Es gibt genug Leute die ihren Beziehungsstreit öffentlich austragen und sehr ungehalten reagieren, wenn man sich erkundigt was los ist.
Wenn du Hilfe benötigst musst du das auch deutlich machen...

Dein Statement ist so daneben, ich könnte kotzen.  Was bitte hat der hier dargestellte Übergriff mit Beziehungsstreit zu tun?  Es ist zwar eher selten, dass sexualisierte Gewalt von Fremden begangen wird (meistens sind des "Freunde", Bekannte, Familienangehörige), aber hier ist es so gewesen.  Das als Beziehungsstreit zu betrachten ist einfach nur komplett an der Realität vorbei und stellt einen nicht mal mehr logisch argumentierten Angriff auf die Betroffene dar.  Deine offen feindliche Einstellung der Betroffenen gegenüber hat mit linken Minimalstandards nichts zu tun, und daher hast du nichts mit der Flora zu tun.  Der Übergriff allerdings schon, da er im Umfeld der Flora passierte, und wenn die Flora ihren emanzipatorischen Ansprüchen gerecht werden will, dann sollte sie sich damit beschäftigen. 

Es hat mit der Flora nichts zu tun, aber wie ich schon versucht habe zu erklären, habe ich mich dort sicher gefühlt, da ich der Annahme war, dass diese Personen dort bei solchen Dingen eingreifen würden.
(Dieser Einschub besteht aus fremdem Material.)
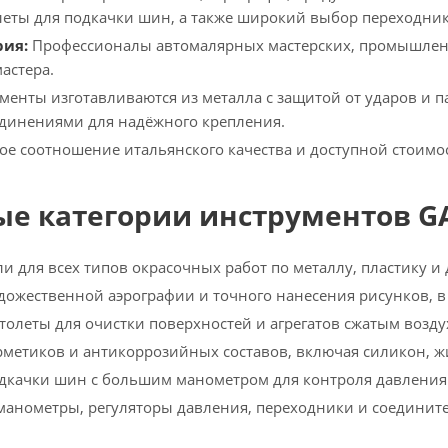
леты для подкачки шин, а также широкий выбор переходни
рия:
Профессионалы автомалярных мастерских, промышленн
астера.
менты изготавливаются из металла с защитой от ударов и 
динениями для надёжного крепления.
е соотношение итальянского качества и доступной стоимо
е категории инструментов G
и для всех типов окрасочных работ по металлу, пластику и 
дожественной аэрографии и точного нанесения рисунков, в 
олеты для очистки поверхностей и агрегатов сжатым возду
рметиков и антикоррозийных составов, включая силикон, 
дкачки шин с большим манометром для контроля давления
анометры, регуляторы давления, переходники и соединит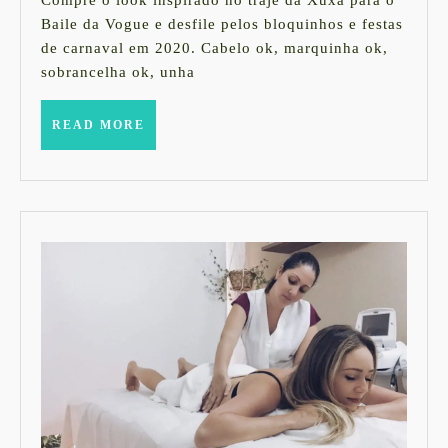
2020
PARA
Baile da Vogue e desfile pelos bloquinhos e festas
de carnaval em 2020. Cabelo ok, marquinha ok,
O
sobrancelha ok, unha
BAILE
DA
READ
READ MORE
VOGUE
MORE
2020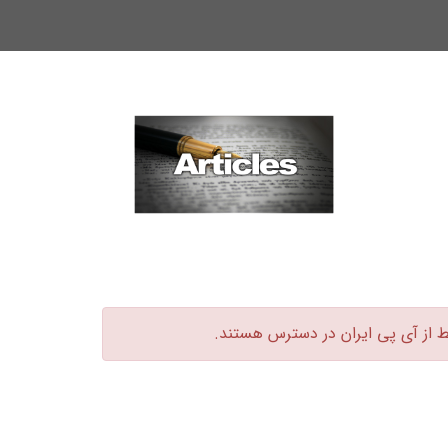
ط از آی پی ایران در دسترس هستند.‏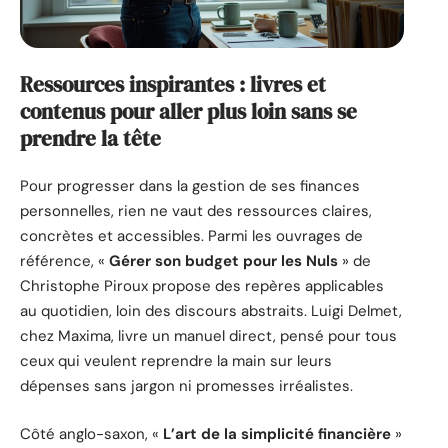
Ressources inspirantes : livres et
contenus pour aller plus loin sans se
prendre la tête
Pour progresser dans la gestion de ses finances
personnelles, rien ne vaut des ressources claires,
concrètes et accessibles. Parmi les ouvrages de
référence, «
Gérer son budget pour les Nuls
» de
Christophe Piroux propose des repères applicables
au quotidien, loin des discours abstraits. Luigi Delmet,
chez Maxima, livre un manuel direct, pensé pour tous
ceux qui veulent reprendre la main sur leurs
dépenses sans jargon ni promesses irréalistes.
Côté anglo-saxon, «
L’art de la simplicité financière
»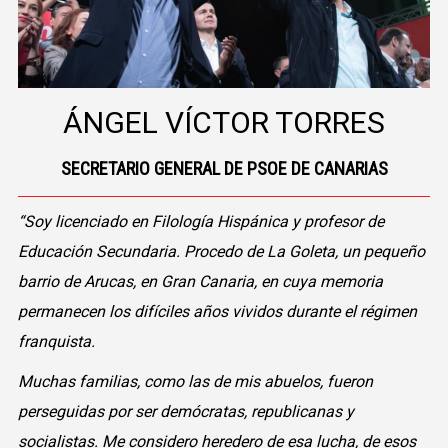
ÁNGEL VÍCTOR TORRES
SECRETARIO GENERAL DE PSOE DE CANARIAS
“Soy licenciado en Filología Hispánica y profesor de
Educación Secundaria. Procedo de La Goleta, un pequeño
barrio de Arucas, en Gran Canaria, en cuya memoria
permanecen los difíciles años vividos durante el régimen
franquista.
Muchas familias, como las de mis abuelos, fueron
perseguidas por ser demócratas, republicanas y
socialistas. Me considero heredero de esa lucha, de esos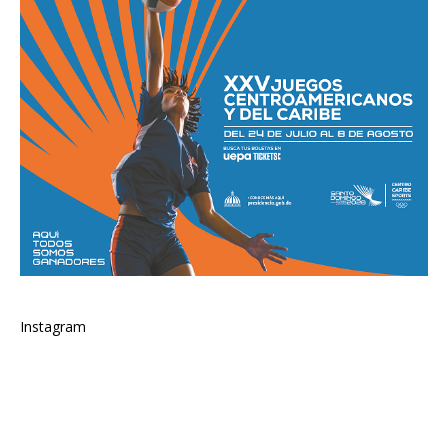
Instagram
Dem war nicht so. Wie auch immer, ich habe unter 'Danke&Erklärung' noch einiges geschrieben.

Du musst dich nicht rechtfertigen!

Du bist hier nicht die Schuldige, dieser Typ ist das! Also verschwende keine Energie darauf, mit so verwirrten Menschen zu diskutieren, ob du hier deinen Artikel aufstellen darfst und was für einen Wert deine Geschichte hat. 

Du hast jedes Recht und deine Geschichte ist wichtig!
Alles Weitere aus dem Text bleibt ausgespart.